Off course, everyone is free to add other words to this slogan if they wish to, but I suggest that we keep "Hands off Iran" as the common denominator.

We just have three days left, so I encourage everyone to promote the campaign on their weblogs and invite others to join.

سالروز 29 اسفند نزدیک است و همان طور که قبلاً پیشنهاد شد، از دوستان دعوت می کنم تیتر وبلاگهایشان را به این مناسبت به شعاری تغییر دهند که بیانگر پایبندیمان به اصل حاکمیت ملی و مخالفتمان با هرگونه تعرض بیگانه باشد. تا به حال پیشنهادهای خوبی برای شعار دریافت کرده ام که به نظرم شعار

Hands off Iran

به دلیل سادگی اش و بار تاریخی که دارد از همه مناسب تر آمد. البته هر کس آزاد است در پیشوند یا پسوند این شعار کلمات دیگری اضافه کند اما توصیه می کنم این سه کلمه در همه شعارها پایه ی ثابت باشد تا پیام مشترک محفوظ بماند

هرچه بیشتر باشیم اثر رسانه ای بهتری خواهیم داشت پس خواهش می کنم تا می توانید دیگران را از این حرکت دسته جمعی آگاه سازید

Monday, March 14, 2005

Where is the incentive here?!

A bully takes your schoolbag from you and would only return it upon obtaining your lunch!
Off course, both the schoolbag and the homemade lunch rightfully belong to you, but the stubborn bully wants to make you "negociate" on them: He wants you to give up one right in order to acquire the other.

At this point, your schoolbag is no longer considered as your legitimate "right" but rather as an "incentive" he's clemently giving you!

Speaking of bullies,
it's really nice of the U.S to promise to drop its objection to Iran applying for membership in the WTO if Iran gives up its right to enrich uranium, but I still haven't figured out where the incentive is in there?

I know this argument might sound a bit too legalistic, but aren't both "uranium enrichment" and "accession to the WTO" Iran's legitimate rights under the NPT and the Marrakesh agreement?


Article IV of the Non-Proliferation Treaty

1. Nothing in this Treaty shall be interpreted as affecting the inalienable right of all the Parties to the Treaty to develop research, production and use of nuclear energy for peaceful purposes without discrimination...

2. All the Parties to the Treaty undertake to facilitate, and have the right to participate in, the fullest possible exchange of equipment, materials and scientific and technological information for the peaceful uses of nuclear energy.
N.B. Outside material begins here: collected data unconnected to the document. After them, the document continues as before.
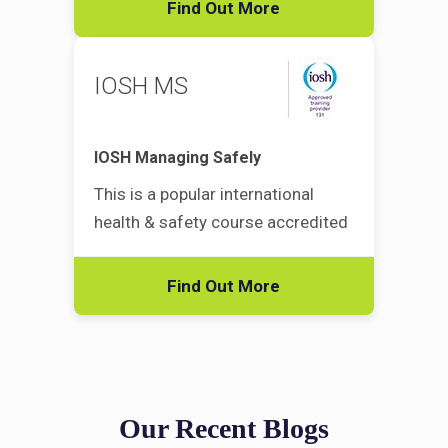
Find Out More
IOSH MS
IOSH Managing Safely
This is a popular international
health & safety course accredited
Find Out More
Our Recent Blogs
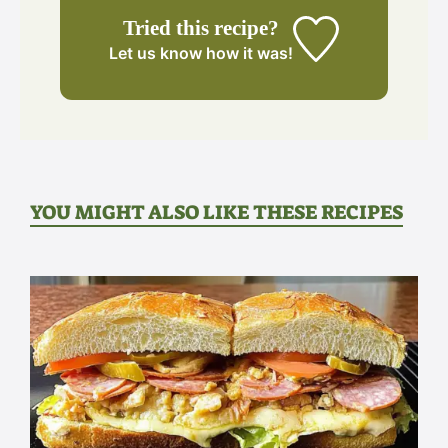
Tried this recipe?
Let us know
how it was!
YOU MIGHT ALSO LIKE THESE RECIPES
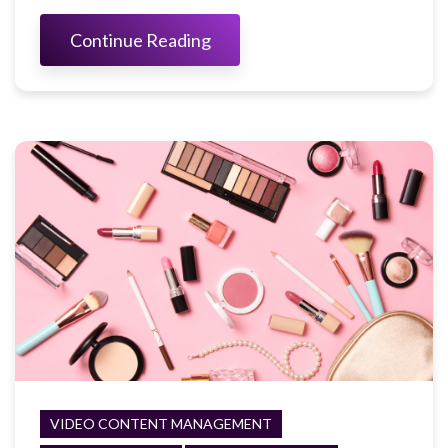
Continue Reading
VIDEO CONTENT MANAGEMENT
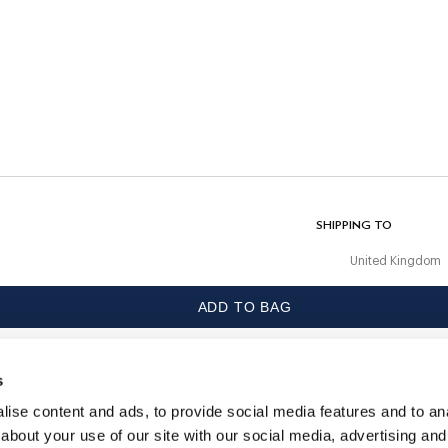
CARE
Machine Wash 30C
Do Not Bleach
Do Not Tumble Dry
Do Not Iron
ur
Do Not Dry Clean
COMPOSITION
99% Polyester, 1% Elastane
SHIPPING TO
United Kingdom
ADD TO BAG
LANGUAGE
English
s
CONTACT US
ise content and ads, to provide social media features and to anal
about your use of our site with our social media, advertising and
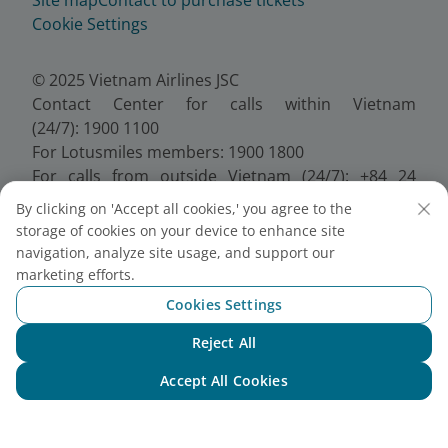
Cookie Settings
© 2025 Vietnam Airlines JSC
Contact Center for calls within Vietnam
(24/7): 1900 1100
For Lotusmiles members: 1900 1800
For calls from outside Vietnam (24/7): +84 24
38320320
By clicking on 'Accept all cookies,' you agree to the
Email:
Telesales@vietnamairlines.com
storage of cookies on your device to enhance site
Certificate of Business Registration - No.:
navigation, analyze site usage, and support our
0100107518, Initial registration made on 30 June
marketing efforts.
2010, the 10th registration of changes made on 24
Cookies Settings
July 2025.
Reject All
Chat with NEO
Accept All Cookies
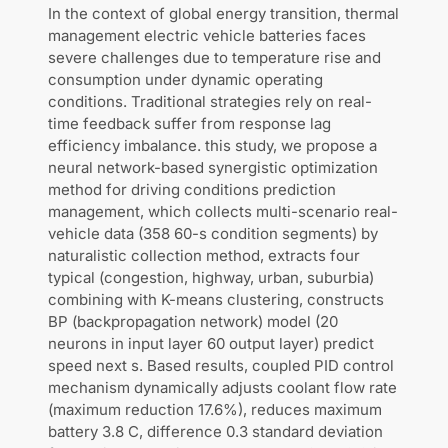
In the context of global energy transition, thermal
management electric vehicle batteries faces
severe challenges due to temperature rise and
consumption under dynamic operating
conditions. Traditional strategies rely on real-
time feedback suffer from response lag
efficiency imbalance. this study, we propose a
neural network-based synergistic optimization
method for driving conditions prediction
management, which collects multi-scenario real-
vehicle data (358 60-s condition segments) by
naturalistic collection method, extracts four
typical (congestion, highway, urban, suburbia)
combining with K-means clustering, constructs
BP (backpropagation network) model (20
neurons in input layer 60 output layer) predict
speed next s. Based results, coupled PID control
mechanism dynamically adjusts coolant flow rate
(maximum reduction 17.6%), reduces maximum
battery 3.8 C, difference 0.3 standard deviation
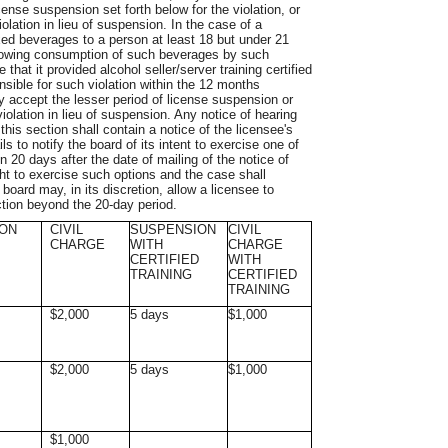
cense suspension set forth below for the violation, or
violation in lieu of suspension. In the case of a
ixed beverages to a person at least 18 but under 21
allowing consumption of such beverages by such
that it provided alcohol seller/server training certified
sible for such violation within the 12 months
y accept the lesser period of license suspension or
violation in lieu of suspension. Any notice of hearing
this section shall contain a notice of the licensee's
s to notify the board of its intent to exercise one of
n 20 days after the date of mailing of the notice of
ht to exercise such options and the case shall
oard may, in its discretion, allow a licensee to
ction beyond the 20-day period.
ON
CIVIL
SUSPENSION
CIVIL
CHARGE
WITH
CHARGE
CERTIFIED
WITH
TRAINING
CERTIFIED
TRAINING
$2,000
5 days
$1,000
$2,000
5 days
$1,000
$1,000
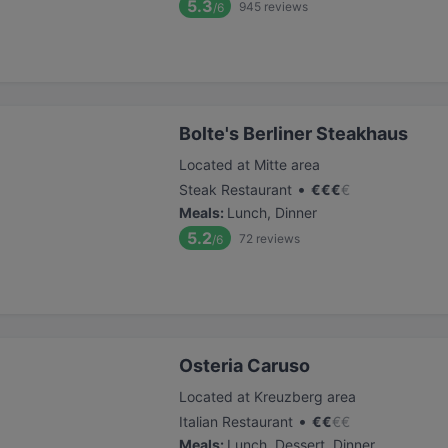
5.3
945
reviews
/6
Bolte's Berliner Steakhaus
Located at Mitte area
•
Steak Restaurant
€
€
€
€
Meals
:
Lunch, Dinner
5.2
72
reviews
/6
Osteria Caruso
Located at Kreuzberg area
•
Italian Restaurant
€
€
€
€
Meals
:
Lunch, Dessert, Dinner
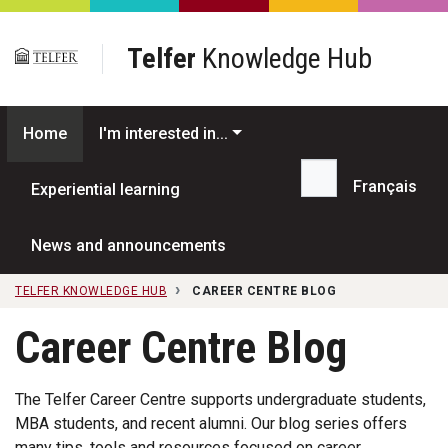
Skip to main content
Telfer
Knowledge Hub
Home
I'm interested in...
Français
Experiential learning
Search...
News and announcements
TELFER KNOWLEDGE HUB
CAREER CENTRE BLOG
Career Centre Blog
The Telfer Career Centre supports undergraduate students,
MBA students, and recent alumni. Our blog series offers
many tips, tools and resources focused on career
Parties to the Treaty in a position to do so shall also cooperate in contributing alone or together with other States or international organizations to the further development of the applications of nuclear energy for peaceful purposes, especially in the territories of non-nuclear-weapon States Party to the Treaty, with due consideration for the needs of the developing areas of the world.

Article XII of the WTO Agreement:

Any state or customs territory having full autonomy in the conduct of its trade policies is eligible to accede to the WTO on terms agreed between it and WTO Members.